HMRC has spelled out the rules when it comes to ISA allowances after a question from a taxpayer. A person contacted the tax authority over social media as they had mistakenly added their ISA interest earnings to their self assessment tax return.

They asked if HMRC could cancel or resubmit the form, saying they couldn’t get through on the phone to resolve the issue.

HMRC initially responded to say they should be able to view their tax return online and amend it by removing the ISA interest details, and then resubmit the form.

The customer later responded to say they had managed to fix the issue and to get through on the helpline, but were surprised to be told ove rthe phone that ISA interest earnings are taxable.

They asked the tax body to confirm the rules for ISAs. HMRC clarified: “An ISA is a type of savings account. Customers can invest money – up to the maximum amount each tax year – without paying any tax on the income they get from it.”

The current ISA allowance is £20,000 a year, meaning you can deposit up to this limit in total across several ISA accounts or in one account with no tax to pay on your interest earnings or investment growth.

Any deposits above this amount will be taxed. You can use the allowance across different types of ISAs, including cash ISAs, stocks and shares ISAs and innovative finance ISAs.

The topic of ISAs has been under discussion as there have been reports that Labour is thinking of bringing in an additional cap on how much you can save into cash ISAs, to encourage people to move more into stocks and shares.

Chris Walklate, group strategic product manager at financial advice firm Wesleyan, opposes the policy change. He said: “In our view, lowering the cash ISA limit would be the wrong thing to do.

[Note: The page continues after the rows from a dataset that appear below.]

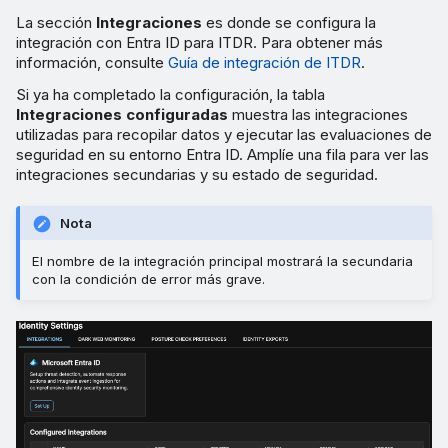
filtraciones de credenciales
La sección
Integraciones
es donde se configura la
integración con Entra ID para ITDR. Para obtener más
Seleccionar usuarios para
información, consulte
Guía de integración de ITDR
.
la monitorización de
Si ya ha completado la configuración, la tabla
usuarios VIP
Integraciones configuradas
muestra las integraciones
utilizadas para recopilar datos y ejecutar las evaluaciones de
Pestaña Preferencias de las
seguridad en su entorno Entra ID. Amplíe una fila para ver las
comprobaciones de postura
integraciones secundarias y su estado de seguridad.
Filtrar y buscar
Nota
comprobaciones de
El nombre de la integración principal mostrará la secundaria
postura
con la condición de error más grave.
Ver detalles de las
comprobaciones de
postura
Personalizar las
comprobaciones de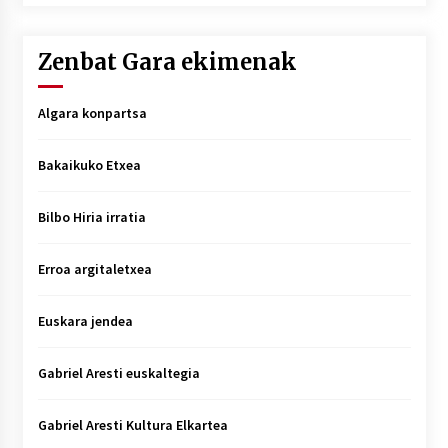
Zenbat Gara ekimenak
Algara konpartsa
Bakaikuko Etxea
Bilbo Hiria irratia
Erroa argitaletxea
Euskara jendea
Gabriel Aresti euskaltegia
Gabriel Aresti Kultura Elkartea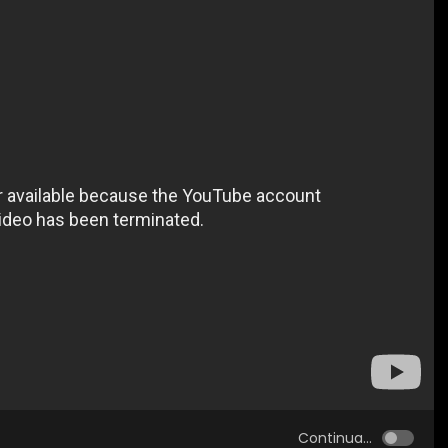
Continua...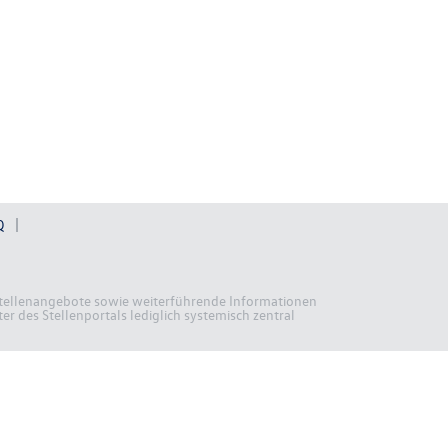
Q
n Stellenangebote sowie weiterführende Informationen
r des Stellenportals lediglich systemisch zentral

“It risks harming those who are using cash for good reason, for example, because it meets their risk appetite or because they want to hold emergency savings in a tax-efficient way.

“Lowering the cash allowance could force them into unsuitable, higher-risk products or lead them to paying more tax.”

Others think more radical changes are needed to the ISA system. Michael Healy, UK managing director of trading platform IG, said: “Fiddling with the tax-free allowance simply doesn’t go far enough.

“This is because the cash ISA is fundamentally broken – most people aren’t saving enough to pay tax on their money, and aren’t getting the returns they need to grow their pots.

“We’re calling for the cash ISA to be scrapped altogether, so we can start channelling more tax relief and long-term wealth into reviving the UK stock market.”